Deborah Hughes Hallett, Senior Preceptor in Mathematics, and Leonard K. Nash, professor of Chemistry, will receive the first Phi Beta Kappa Faculty-wide Teaching Prizes today at the Phi Beta Kappa Literary Exercises.

Established this year by the Harvard and Radcliffe chapters of Phi Beta Kappa, the prize will honor no more than three teachers a year who are "judged to have best demonstrated excellence in teaching and concern for students."

The selection committee--composed of six Faculty members, two teaching fellow, the undergraduate marshals of the two chapters, and the chairman--asked for nominations from all the approximately 80 students in the chapters, from about 20 letters of recommendation and selected the two winners, Margaret M. Culletts '62, the committee's chairman, said yesterday.

At the awards' presentation, David Riesman '31 will read short citations on each winner, composed of quotations about Nash and Hughes Hallett from students' letters of recommendation and from the CUE Guide to Courses, Gullette said.

Many of the letters of recommendation the committee received were "very savvy" about teaching, Gullette said, adding that it seemed natural to the committe to ask students for nominations because "in one aspect, who knows teachers better than students?"

The chapters established the award to "recognize and reward pedagogical excellence in a University where this kind of excellence is esteemed and praised but not often objectively rewarded," the announcement of the prize states.
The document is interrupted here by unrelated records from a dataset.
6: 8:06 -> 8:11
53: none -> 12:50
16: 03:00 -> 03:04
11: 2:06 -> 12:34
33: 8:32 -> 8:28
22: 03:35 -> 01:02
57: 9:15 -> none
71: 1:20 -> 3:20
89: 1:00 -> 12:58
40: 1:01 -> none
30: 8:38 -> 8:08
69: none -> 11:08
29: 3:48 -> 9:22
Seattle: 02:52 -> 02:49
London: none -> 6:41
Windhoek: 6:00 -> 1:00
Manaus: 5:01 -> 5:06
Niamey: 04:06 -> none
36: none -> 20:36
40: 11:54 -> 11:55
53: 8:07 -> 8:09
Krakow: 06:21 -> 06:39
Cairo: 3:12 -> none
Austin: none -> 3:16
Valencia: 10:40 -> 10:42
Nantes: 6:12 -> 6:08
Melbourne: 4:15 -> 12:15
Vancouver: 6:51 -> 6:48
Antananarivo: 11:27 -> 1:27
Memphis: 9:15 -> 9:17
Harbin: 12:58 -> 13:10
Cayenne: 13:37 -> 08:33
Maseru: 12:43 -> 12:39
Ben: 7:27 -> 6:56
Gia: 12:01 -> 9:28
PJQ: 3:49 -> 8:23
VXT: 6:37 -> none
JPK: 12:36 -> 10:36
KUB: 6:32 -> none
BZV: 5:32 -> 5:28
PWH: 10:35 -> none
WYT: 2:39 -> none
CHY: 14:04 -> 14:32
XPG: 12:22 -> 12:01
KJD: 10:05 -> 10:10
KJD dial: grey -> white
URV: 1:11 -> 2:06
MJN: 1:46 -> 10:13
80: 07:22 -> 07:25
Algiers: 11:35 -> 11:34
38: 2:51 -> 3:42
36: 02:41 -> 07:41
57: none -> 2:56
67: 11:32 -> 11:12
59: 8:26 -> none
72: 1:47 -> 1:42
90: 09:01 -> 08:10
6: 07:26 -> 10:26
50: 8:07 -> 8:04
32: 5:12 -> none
Gullette added that the University has no other teaching award for which all instructors on the Faculty, from teaching fellows to tenured professors, are eligible.

Other awards for teaching include awards restricted to instructors in a certain department of a certain rank, such as the White Award for teaching physics, available only to untenured faculty and teaching fellows, and the Jack M. Stein Teaching Fellow Prize in the German Department.

This year's winners will receive cash prizes of more than $100 each, and the committee hopes to raise an endowment fund for future prizes, Gullette said.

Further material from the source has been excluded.